Jocelyn (Lily-Rose Depp) est une popstar au bord de la catastrophe. Elle se remet de la mort de sa mère, qui était violente et la frappait quand Jocelyne avait besoin de « motivation ». Elle est constamment entourée d’employés (ou d’amis devenus employés) qui la trahissent. Elle a l’impression de n’avoir aucun contrôle sur sa carrière et, lorsqu’elle s’exprime, on lui dit de «paraître reconnaissante».

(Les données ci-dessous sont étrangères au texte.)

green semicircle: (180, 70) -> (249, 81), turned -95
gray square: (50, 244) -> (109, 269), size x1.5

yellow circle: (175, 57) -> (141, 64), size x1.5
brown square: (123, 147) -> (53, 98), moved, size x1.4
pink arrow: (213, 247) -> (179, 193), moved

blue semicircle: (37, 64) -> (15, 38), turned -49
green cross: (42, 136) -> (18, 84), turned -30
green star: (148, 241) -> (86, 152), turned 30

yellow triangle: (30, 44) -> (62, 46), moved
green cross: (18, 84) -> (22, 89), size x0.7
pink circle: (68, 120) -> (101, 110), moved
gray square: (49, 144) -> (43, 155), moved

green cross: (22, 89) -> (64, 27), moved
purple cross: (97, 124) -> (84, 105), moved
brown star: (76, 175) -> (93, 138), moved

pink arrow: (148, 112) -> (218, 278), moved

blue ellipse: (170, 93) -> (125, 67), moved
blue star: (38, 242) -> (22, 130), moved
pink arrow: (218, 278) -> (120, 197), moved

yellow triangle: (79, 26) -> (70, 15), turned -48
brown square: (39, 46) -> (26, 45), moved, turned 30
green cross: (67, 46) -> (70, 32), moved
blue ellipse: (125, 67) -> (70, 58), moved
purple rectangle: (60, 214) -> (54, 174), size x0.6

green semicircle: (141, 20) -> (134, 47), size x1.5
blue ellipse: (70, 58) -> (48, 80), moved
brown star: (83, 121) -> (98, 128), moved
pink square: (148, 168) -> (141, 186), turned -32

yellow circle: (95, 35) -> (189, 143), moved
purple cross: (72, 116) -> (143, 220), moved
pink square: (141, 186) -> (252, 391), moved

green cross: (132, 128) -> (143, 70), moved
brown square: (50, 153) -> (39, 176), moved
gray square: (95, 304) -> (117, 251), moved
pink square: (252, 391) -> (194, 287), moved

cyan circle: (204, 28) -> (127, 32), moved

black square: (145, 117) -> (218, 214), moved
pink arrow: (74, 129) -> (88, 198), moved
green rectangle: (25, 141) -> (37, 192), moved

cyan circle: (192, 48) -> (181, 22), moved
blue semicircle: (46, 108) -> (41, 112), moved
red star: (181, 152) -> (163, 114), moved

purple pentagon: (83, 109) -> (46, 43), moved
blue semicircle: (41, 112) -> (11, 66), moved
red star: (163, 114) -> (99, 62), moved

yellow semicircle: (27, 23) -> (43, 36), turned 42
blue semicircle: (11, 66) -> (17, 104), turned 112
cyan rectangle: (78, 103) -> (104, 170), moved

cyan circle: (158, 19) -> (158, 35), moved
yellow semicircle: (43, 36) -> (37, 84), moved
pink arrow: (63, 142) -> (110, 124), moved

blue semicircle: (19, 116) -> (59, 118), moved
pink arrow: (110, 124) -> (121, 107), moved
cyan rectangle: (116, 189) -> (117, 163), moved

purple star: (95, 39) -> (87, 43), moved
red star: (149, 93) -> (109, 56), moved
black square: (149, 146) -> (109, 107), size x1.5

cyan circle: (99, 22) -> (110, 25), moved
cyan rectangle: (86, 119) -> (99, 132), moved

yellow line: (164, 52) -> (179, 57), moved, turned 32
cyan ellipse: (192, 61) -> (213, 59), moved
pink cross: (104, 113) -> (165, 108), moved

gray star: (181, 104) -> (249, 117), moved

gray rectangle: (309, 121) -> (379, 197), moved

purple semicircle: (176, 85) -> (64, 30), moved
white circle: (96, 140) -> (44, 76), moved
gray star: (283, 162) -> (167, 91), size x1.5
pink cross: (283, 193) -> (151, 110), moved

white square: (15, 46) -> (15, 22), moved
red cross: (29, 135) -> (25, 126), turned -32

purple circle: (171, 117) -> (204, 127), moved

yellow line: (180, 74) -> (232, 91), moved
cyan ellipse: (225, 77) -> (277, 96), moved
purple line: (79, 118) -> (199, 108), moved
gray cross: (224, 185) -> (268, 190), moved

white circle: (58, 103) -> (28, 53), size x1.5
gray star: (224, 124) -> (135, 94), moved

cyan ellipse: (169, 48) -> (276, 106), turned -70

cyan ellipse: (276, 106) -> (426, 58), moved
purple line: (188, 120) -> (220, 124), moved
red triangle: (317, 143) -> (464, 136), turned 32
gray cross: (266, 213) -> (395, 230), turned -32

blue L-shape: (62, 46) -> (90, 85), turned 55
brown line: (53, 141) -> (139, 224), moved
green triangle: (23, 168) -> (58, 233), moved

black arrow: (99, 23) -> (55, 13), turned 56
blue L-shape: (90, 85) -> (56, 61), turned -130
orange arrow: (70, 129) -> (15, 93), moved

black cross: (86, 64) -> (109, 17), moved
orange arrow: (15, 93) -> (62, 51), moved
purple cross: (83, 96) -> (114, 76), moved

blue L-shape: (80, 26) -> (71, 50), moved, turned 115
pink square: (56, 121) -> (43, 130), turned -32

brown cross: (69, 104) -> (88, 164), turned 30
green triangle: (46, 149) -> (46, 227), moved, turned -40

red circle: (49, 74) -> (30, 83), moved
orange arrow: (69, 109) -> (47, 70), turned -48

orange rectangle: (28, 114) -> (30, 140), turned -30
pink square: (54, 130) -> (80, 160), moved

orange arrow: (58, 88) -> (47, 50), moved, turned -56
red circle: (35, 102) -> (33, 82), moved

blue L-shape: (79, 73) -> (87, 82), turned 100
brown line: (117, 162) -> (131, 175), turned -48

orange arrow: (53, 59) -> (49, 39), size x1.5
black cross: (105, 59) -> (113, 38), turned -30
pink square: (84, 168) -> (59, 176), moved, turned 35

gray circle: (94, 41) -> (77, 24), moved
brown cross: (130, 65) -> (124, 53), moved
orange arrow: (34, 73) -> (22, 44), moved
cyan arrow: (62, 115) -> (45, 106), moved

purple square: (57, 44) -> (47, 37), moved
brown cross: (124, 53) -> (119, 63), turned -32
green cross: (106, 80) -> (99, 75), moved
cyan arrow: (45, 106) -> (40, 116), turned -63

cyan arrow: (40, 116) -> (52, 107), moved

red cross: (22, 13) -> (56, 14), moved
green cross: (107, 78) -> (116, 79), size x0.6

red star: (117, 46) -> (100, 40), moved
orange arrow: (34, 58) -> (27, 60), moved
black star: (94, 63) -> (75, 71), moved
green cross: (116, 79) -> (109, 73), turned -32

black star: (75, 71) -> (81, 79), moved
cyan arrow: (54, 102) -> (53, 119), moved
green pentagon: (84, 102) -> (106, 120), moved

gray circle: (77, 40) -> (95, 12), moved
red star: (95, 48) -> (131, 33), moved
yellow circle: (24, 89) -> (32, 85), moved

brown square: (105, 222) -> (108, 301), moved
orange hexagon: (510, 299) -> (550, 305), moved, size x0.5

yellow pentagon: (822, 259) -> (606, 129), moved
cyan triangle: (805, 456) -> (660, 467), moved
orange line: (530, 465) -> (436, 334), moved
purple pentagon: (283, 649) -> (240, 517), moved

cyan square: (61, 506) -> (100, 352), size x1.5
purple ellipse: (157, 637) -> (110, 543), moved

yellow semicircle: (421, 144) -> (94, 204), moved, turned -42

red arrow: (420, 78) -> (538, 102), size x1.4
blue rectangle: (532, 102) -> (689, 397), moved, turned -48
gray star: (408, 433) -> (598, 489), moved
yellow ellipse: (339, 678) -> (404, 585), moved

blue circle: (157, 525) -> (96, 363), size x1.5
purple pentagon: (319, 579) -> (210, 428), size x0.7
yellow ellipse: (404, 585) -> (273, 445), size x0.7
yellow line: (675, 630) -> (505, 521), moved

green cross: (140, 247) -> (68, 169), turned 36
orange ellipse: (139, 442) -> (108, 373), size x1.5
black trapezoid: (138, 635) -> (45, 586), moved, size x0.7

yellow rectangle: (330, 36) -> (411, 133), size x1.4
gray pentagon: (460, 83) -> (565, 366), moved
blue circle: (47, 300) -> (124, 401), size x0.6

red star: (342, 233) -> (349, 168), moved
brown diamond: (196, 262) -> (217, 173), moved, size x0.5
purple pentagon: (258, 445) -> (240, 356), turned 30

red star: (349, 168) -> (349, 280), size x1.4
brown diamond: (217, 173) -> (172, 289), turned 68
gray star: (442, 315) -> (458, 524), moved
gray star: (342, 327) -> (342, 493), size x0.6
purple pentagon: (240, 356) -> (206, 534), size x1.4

Jocelyn (Lily-Rose Depp) est une popstar au bord de la catastrophe dans The Idol.Crédit: HBO/Binge
Entrez Tedros Tedros (The Weeknd), un propriétaire de club qui emménage dans la maison de Jocelyn avec ses partisans vaguement Manson Family et reprend le spectacle; virer les gens autour de Jocelyn, lui dire quoi porter et qui voir, lui expliquer qu’elle n’a aucun goût et a besoin de lui pour relancer sa carrière. De mauvaises choses s’ensuivent.
Les références à des histoires réelles de popstars dans L’idole sont saupoudrés partout. Jocelyn vient de vivre une rupture très publique et déstabilisante avec une autre idole, à la Britney Spears et Justin Timberlake (ou Selena Gomez et Justin Bieber, ou Taylor Swift et Joe Jonas, ou… eh bien, les exemples sont nombreux).
Dans l’épisode deux, après des rencontres frustrantes avec son équipe, Jocelyn regarde dans le miroir et se brosse les cheveux si brutalement qu’elle essaie de les arracher. (Comme nous le savons grâce aux vidéos historiques de TMZ, les cheveux sont une carte de visite très chargée pour les princesses de la pop.) Jocelyn est dans le métier depuis l’âge de 11 ans, rappelant à nouveau des stars comme Britney, Selena, Miley Cyrus et Demi Lovato qui ont eu du mal à sortir de l’ombre de Disney Channel et prouver à l’industrie qu’ils n’étaient plus des enfants stars.
Nikki (Jane Adams), directrice du label abrasif, mentionne que la dernière tournée de Jocelyn a été annulée à la dernière minute en raison de la psychose de Jocelyn, provoquée par le chagrin.

Des références à des popstars réelles, telles que Britney Spears, photographiée aux MTV Music Awards 2000, sont parsemées dans The Idol.Crédit: Reuters/Jeff Christensen
L’idole n’est pas exactement révolutionnaire comme il le prétendait. (À moins que vous ne trouviez des images d’un homme adulte avec une queue de rat particulièrement révolutionnaires.) Ce n’est pas pas divertissant – ça peut être assez drôle quand ce n’est pas, vous savez, dégoûtant – ce n’est tout simplement pas aussi provocateur qu’il le pense. Cela ne nous montre vraiment rien de nouveau en termes de traumatisme de la renommée ou des figures svengali qui tirent les ficelles.
Si vous regardez la télévision depuis environ cinq ans, vous avez probablement vu au moins un documentaire en temps réel sur une pop star qui veut remettre les pendules à l’heure après avoir été diabolisé par la presse. Ils peuvent varier en qualité, mais ils concernent presque toujours les pressions de la célébrité, la façon dont les mécanismes de l’industrie de la musique peuvent nuire et exploiter les jeunes femmes. (Pour une autre satire qui dissèque en fait la nature toxique de la célébrité – en particulier, le fandom pop – voir Essaim sur Prime Vidéo.)